• _Exercise aim_
Copy out every line from the records that includes "Dołącz".

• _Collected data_
_ _ _ _ _

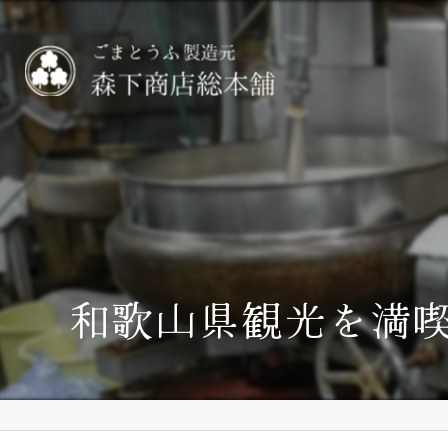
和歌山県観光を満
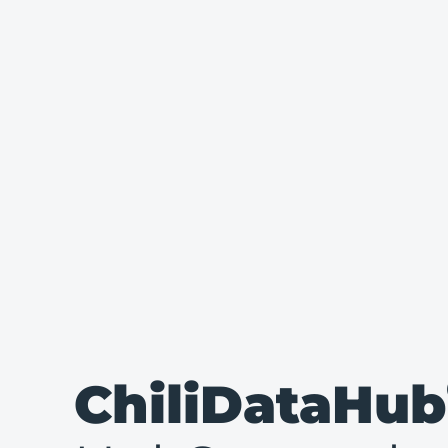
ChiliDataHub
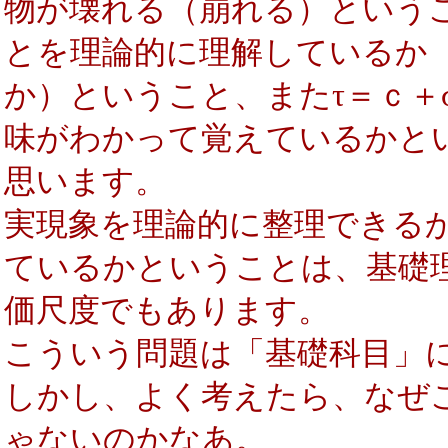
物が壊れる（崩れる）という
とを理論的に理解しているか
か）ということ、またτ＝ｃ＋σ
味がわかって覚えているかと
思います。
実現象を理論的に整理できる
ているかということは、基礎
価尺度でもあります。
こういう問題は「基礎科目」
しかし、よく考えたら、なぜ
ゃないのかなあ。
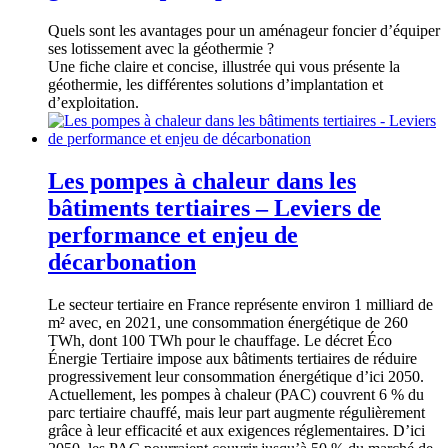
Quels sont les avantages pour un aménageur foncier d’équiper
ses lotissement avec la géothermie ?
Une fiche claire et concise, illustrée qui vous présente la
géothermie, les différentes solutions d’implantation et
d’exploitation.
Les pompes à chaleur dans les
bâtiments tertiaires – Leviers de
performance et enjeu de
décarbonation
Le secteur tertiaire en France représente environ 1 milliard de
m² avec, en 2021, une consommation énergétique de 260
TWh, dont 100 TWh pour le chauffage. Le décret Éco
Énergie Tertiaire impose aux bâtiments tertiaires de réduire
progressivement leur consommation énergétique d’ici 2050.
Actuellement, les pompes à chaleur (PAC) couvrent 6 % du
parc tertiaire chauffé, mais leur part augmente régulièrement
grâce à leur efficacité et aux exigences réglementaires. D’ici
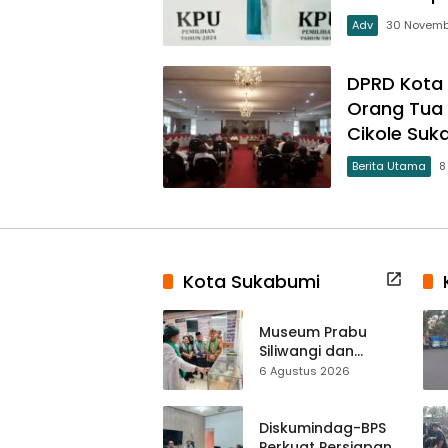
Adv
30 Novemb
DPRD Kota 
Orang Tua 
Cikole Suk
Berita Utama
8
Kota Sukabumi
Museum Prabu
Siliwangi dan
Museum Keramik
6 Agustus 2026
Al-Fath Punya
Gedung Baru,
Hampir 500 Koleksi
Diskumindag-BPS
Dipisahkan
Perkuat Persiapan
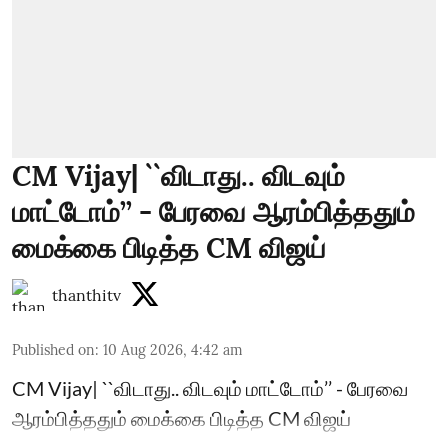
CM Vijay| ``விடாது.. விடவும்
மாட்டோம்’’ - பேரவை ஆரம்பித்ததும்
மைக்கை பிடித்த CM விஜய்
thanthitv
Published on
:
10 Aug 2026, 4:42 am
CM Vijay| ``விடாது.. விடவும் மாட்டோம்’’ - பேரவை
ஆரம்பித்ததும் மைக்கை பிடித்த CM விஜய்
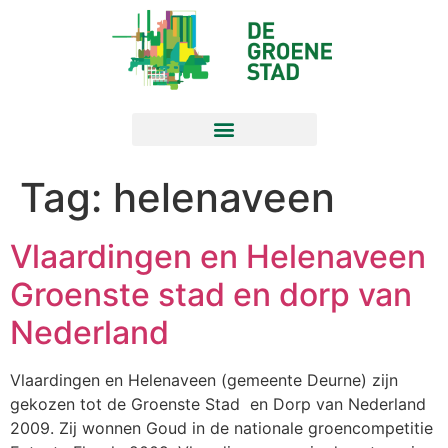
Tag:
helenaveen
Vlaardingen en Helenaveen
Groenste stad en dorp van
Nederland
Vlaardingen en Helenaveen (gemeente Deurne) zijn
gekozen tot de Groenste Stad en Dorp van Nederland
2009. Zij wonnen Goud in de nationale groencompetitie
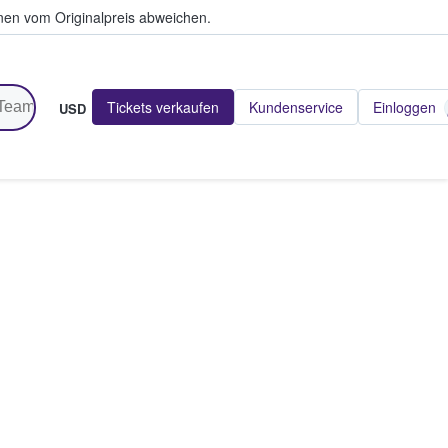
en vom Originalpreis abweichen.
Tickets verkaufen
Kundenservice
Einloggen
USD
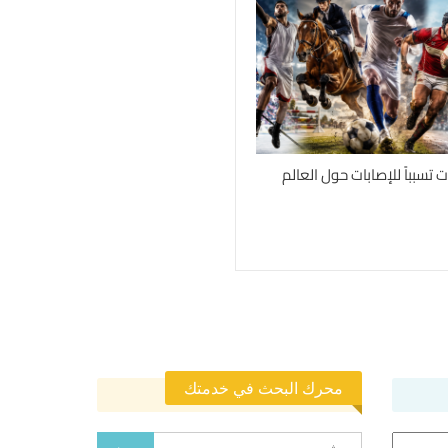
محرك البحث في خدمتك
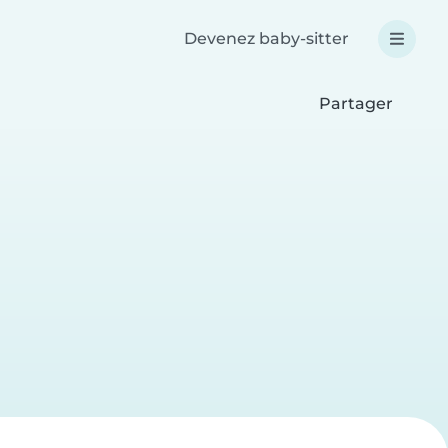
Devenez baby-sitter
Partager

_ _ _ _ _

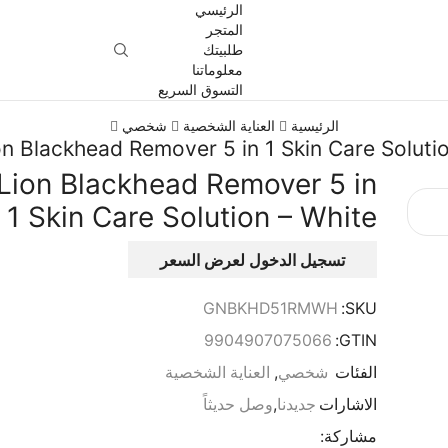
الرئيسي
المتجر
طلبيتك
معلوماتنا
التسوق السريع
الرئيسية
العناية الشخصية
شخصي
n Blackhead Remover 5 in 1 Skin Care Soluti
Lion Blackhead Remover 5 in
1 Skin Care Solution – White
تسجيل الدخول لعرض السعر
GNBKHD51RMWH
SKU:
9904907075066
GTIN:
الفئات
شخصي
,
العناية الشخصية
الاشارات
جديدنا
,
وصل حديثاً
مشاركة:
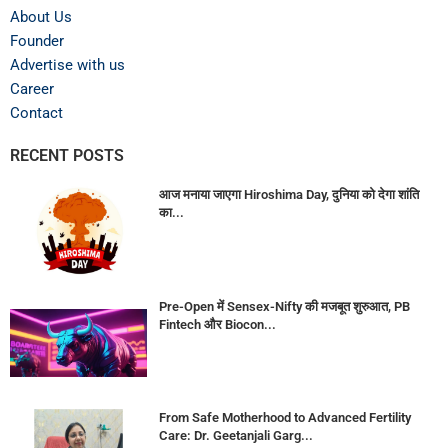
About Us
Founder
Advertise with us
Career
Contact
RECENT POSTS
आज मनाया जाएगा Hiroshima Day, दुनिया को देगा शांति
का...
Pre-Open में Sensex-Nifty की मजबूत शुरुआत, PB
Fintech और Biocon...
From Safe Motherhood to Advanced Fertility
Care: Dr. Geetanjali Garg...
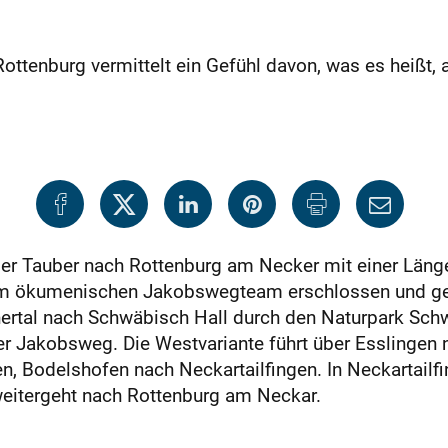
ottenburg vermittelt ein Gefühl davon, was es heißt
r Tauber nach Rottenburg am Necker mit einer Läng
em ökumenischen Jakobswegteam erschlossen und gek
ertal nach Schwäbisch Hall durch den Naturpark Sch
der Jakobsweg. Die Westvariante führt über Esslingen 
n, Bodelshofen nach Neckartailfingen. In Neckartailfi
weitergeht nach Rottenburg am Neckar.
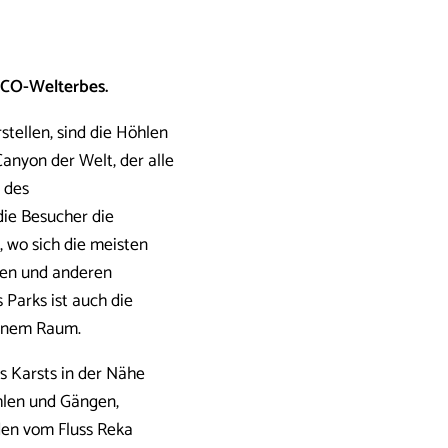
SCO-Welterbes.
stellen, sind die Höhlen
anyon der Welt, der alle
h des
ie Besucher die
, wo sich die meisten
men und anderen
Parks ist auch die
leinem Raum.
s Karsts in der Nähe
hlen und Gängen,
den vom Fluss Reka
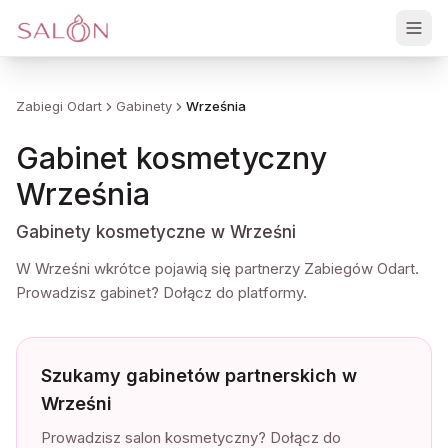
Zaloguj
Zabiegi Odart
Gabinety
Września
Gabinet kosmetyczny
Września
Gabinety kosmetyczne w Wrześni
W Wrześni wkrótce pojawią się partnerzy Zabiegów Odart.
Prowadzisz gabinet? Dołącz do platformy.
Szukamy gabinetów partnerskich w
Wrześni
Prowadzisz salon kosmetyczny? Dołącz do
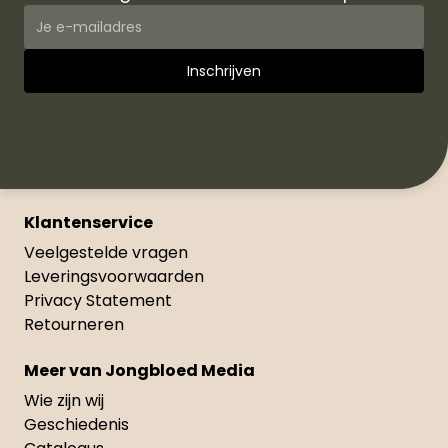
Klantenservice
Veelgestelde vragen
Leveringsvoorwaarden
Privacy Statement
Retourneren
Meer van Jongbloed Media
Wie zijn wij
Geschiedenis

_ _ _ _ _

• _Your response_
Prowadzisz gabinet? Dołącz do platformy.
Prowadzisz salon kosmetyczny? Dołącz do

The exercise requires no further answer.